[Given records Boundary: Start]

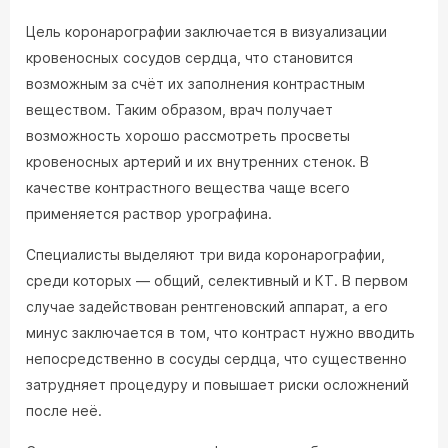
Цель коронарографии заключается в визуализации
кровеносных сосудов сердца, что становится
возможным за счёт их заполнения контрастным
веществом. Таким образом, врач получает
возможность хорошо рассмотреть просветы
кровеносных артерий и их внутренних стенок. В
качестве контрастного вещества чаще всего
применяется раствор урографина.
Специалисты выделяют три вида коронарографии,
среди которых — общий, селективный и КТ. В первом
случае задействован рентгеновский аппарат, а его
минус заключается в том, что контраст нужно вводить
непосредственно в сосуды сердца, что существенно
затрудняет процедуру и повышает риски осложнений
после неё.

[Given records Boundary: End]

■ **Assignment**
Each record should be printed again precisely, though not its pictures.

■ **Expected answer**
Цель коронарографии заключается в визуализации
кровеносных сосудов сердца, что становится
возможным за счёт их заполнения контрастным
веществом. Таким образом, врач получает
возможность хорошо рассмотреть просветы
кровеносных артерий и их внутренних стенок. В
качестве контрастного вещества чаще всего
применяется раствор урографина.
Специалисты выделяют три вида коронарографии,
среди которых — общий, селективный и КТ. В первом
случае задействован рентгеновский аппарат, а его
минус заключается в том, что контраст нужно вводить
непосредственно в сосуды сердца, что существенно
затрудняет процедуру и повышает риски осложнений
после неё.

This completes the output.